The annoyance in her voice made me want to shake her. Drew had clearly been trying to protect her, and it’d been trying to keep her happy that had led him down this path to begin with. None of that, as my parents would say, was my business, though. My business was casting reasonable doubt on the assertion that my client had committed the murder.

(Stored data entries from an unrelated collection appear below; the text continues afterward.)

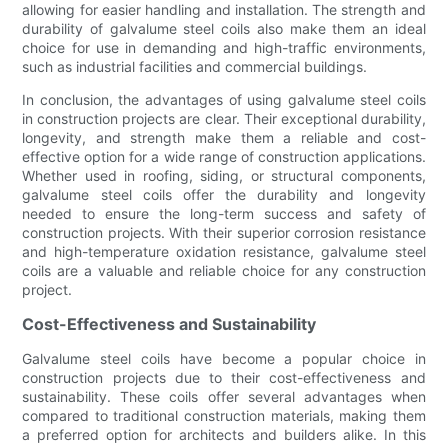
allowing for easier handling and installation. The strength and
durability of galvalume steel coils also make them an ideal
choice for use in demanding and high-traffic environments,
such as industrial facilities and commercial buildings.
In conclusion, the advantages of using galvalume steel coils
in construction projects are clear. Their exceptional durability,
longevity, and strength make them a reliable and cost-
effective option for a wide range of construction applications.
Whether used in roofing, siding, or structural components,
galvalume steel coils offer the durability and longevity
needed to ensure the long-term success and safety of
construction projects. With their superior corrosion resistance
and high-temperature oxidation resistance, galvalume steel
coils are a valuable and reliable choice for any construction
project.
Cost-Effectiveness and Sustainability
Galvalume steel coils have become a popular choice in
construction projects due to their cost-effectiveness and
sustainability. These coils offer several advantages when
compared to traditional construction materials, making them
a preferred option for architects and builders alike. In this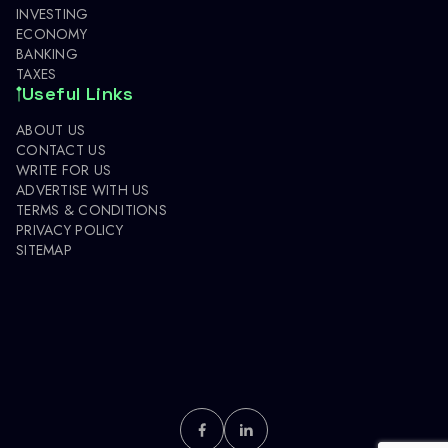
INVESTING
ECONOMY
BANKING
TAXES
Useful Links
ABOUT US
CONTACT US
WRITE FOR US
ADVERTISE WITH US
TERMS & CONDITIONS
PRIVACY POLICY
SITEMAP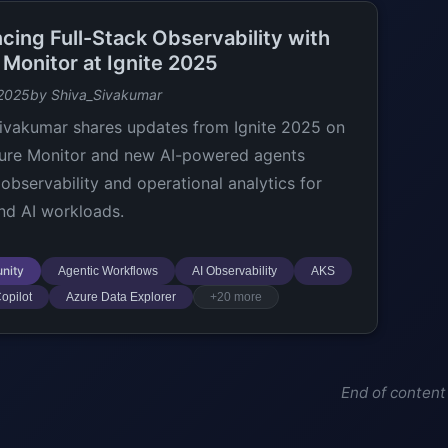
cing Full-Stack Observability with
 Monitor at Ignite 2025
 2025
by Shiva_Sivakumar
ivakumar shares updates from Ignite 2025 on
ure Monitor and new AI-powered agents
 observability and operational analytics for
nd AI workloads.
nity
Agentic Workflows
AI Observability
AKS
opilot
Azure Data Explorer
+20 more
End of content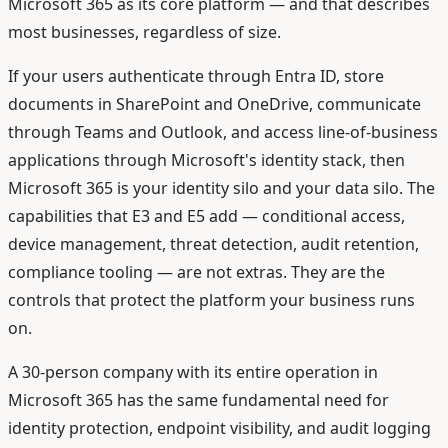
Microsoft 365 as its core platform — and that describes
most businesses, regardless of size.
If your users authenticate through Entra ID, store
documents in SharePoint and OneDrive, communicate
through Teams and Outlook, and access line-of-business
applications through Microsoft's identity stack, then
Microsoft 365 is your identity silo and your data silo. The
capabilities that E3 and E5 add — conditional access,
device management, threat detection, audit retention,
compliance tooling — are not extras. They are the
controls that protect the platform your business runs
on.
A 30-person company with its entire operation in
Microsoft 365 has the same fundamental need for
identity protection, endpoint visibility, and audit logging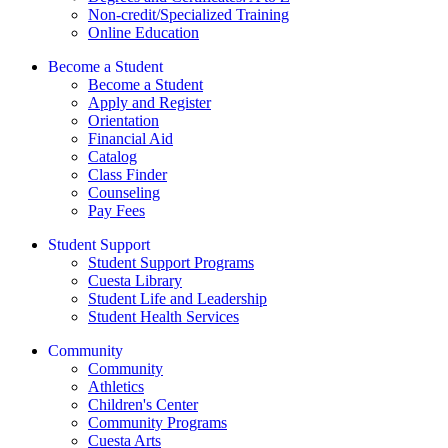
Non-credit/Specialized Training
Online Education
Become a Student
Become a Student
Apply and Register
Orientation
Financial Aid
Catalog
Class Finder
Counseling
Pay Fees
Student Support
Student Support Programs
Cuesta Library
Student Life and Leadership
Student Health Services
Community
Community
Athletics
Children's Center
Community Programs
Cuesta Arts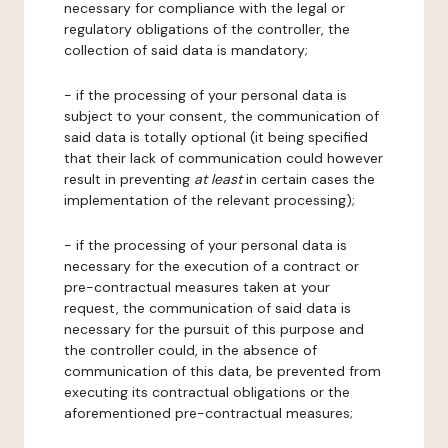
necessary for compliance with the legal or
regulatory obligations of the controller, the
collection of said data is mandatory;
- if the processing of your personal data is
subject to your consent, the communication of
said data is totally optional (it being specified
that their lack of communication could however
result in preventing
at least
in certain cases the
implementation of the relevant processing);
- if the processing of your personal data is
necessary for the execution of a contract or
pre-contractual measures taken at your
request, the communication of said data is
necessary for the pursuit of this purpose and
the controller could, in the absence of
communication of this data, be prevented from
executing its contractual obligations or the
aforementioned pre-contractual measures;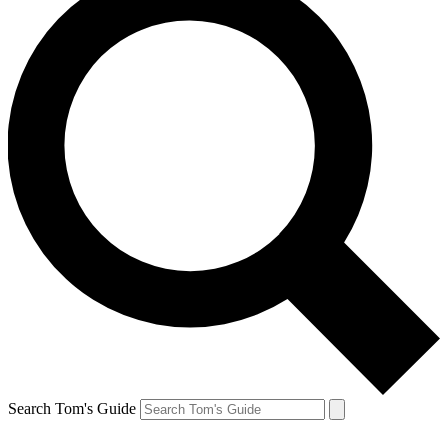
Search Tom's Guide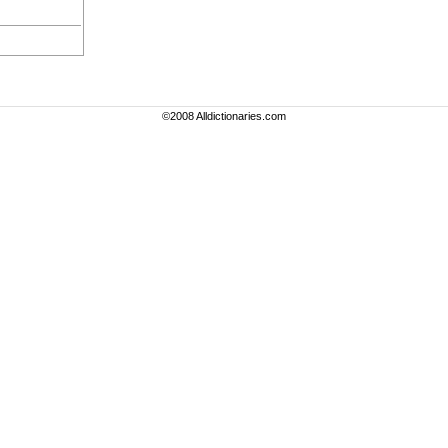
©2008 Alldictionaries.com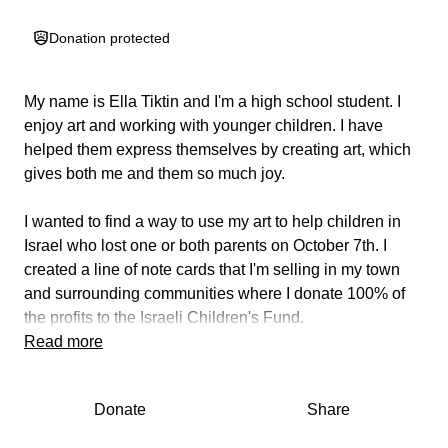
Donation protected
My name is Ella Tiktin and I'm a high school student. I
enjoy art and working with younger children. I have
helped them express themselves by creating art, which
gives both me and them so much joy.
I wanted to find a way to use my art to help children in
Israel who lost one or both parents on October 7th. I
created a line of note cards that I'm selling in my town
and surrounding communities where I donate 100% of
the profits to the Israeli Children's Fund.
Read more
This fund will help these children by providing financial
support like housing, food, and home schooling. For
Donate
Share
their futures, trust funds will be established for long-term
education. Additionally, these children will be able to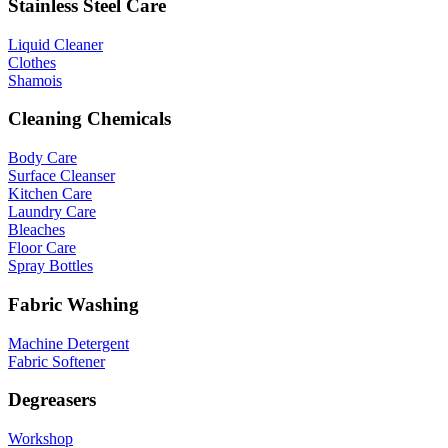
Stainless Steel Care
Liquid Cleaner
Clothes
Shamois
Cleaning Chemicals
Body Care
Surface Cleanser
Kitchen Care
Laundry Care
Bleaches
Floor Care
Spray Bottles
Fabric Washing
Machine Detergent
Fabric Softener
Degreasers
Workshop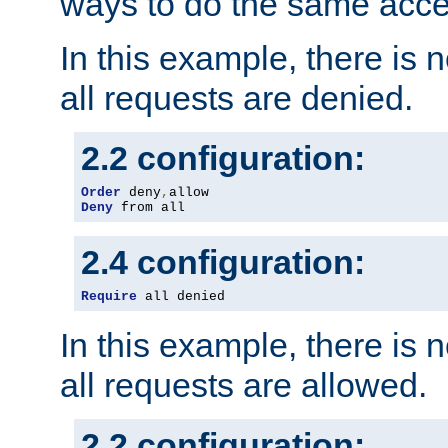
ways to do the same acce
In this example, there is 
all requests are denied.
2.2 configuration:
Order
 deny
,
Deny
 from all
2.4 configuration:
Require
 all denied
In this example, there is 
all requests are allowed.
2.2 configuration: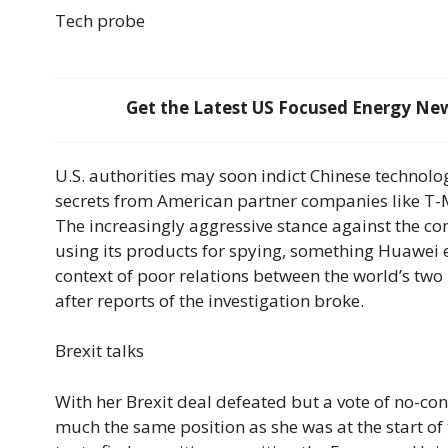
Tech probe
Get the Latest US Focused Energy News
U.S. authorities may soon indict Chinese technolo
secrets from American partner companies like T-Mo
The increasingly aggressive stance against the 
using its products for spying, something Huawei e
context of poor relations between the world’s two
after reports of the investigation broke.
Brexit talks
With her Brexit deal defeated but a vote of no-co
much the same position as she was at the start of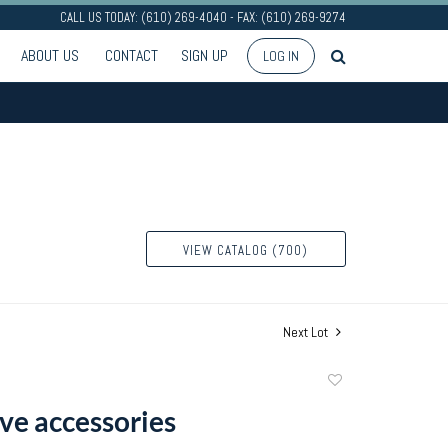
CALL US TODAY: (610) 269-4040 - FAX: (610) 269-9274
ABOUT US
CONTACT
SIGN UP
LOG IN
VIEW CATALOG (700)
Next Lot
Add
to
ve accessories
favorite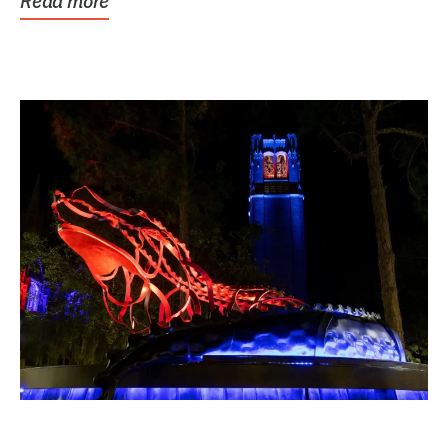
Read more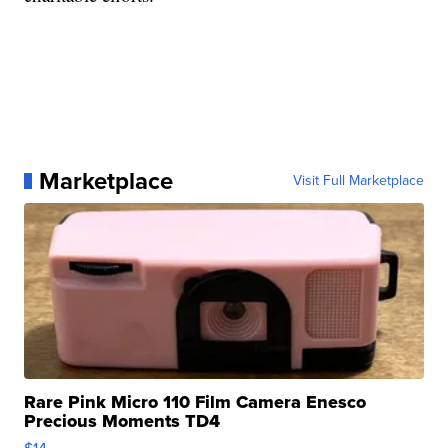
Marketplace
Visit Full Marketplace
Rare Pink Micro 110 Film Camera Enesco
Precious Moments TD4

“He did tell me that he saw something while spying on the person for his big story,” Holly said. “He’d originally planned to turn the other info over to the police at the same time as he broke his story, but no one would get hurt if he didn’t, so we could use it instead.”
Foolish me had handed Drew’s SD card over to the police without looking at every picture on it because I’d assumed—wrongly—that the murderer must be Shawn White. I’d wanted him to be the guilty one because he was a drug dealer preying on kids, and he’d tried to kill me.
I was going to have to figure out a way to convince Chief McTavish to allow me to see the images again.
A brief knock on the door preceded Chief McTavish entering the room.
My understanding of Holly’s story turned out not to matter. As Chief McTavish interrogated her, she completely ignored my signals as if she didn’t even see them, answered questions he’d never asked, and tangled up her response to his questions about her argument with Drew so that it sounded like she might have been willing to kill him. I made sure that she clarified that she and Drew reconciled, but it was too little, much too late.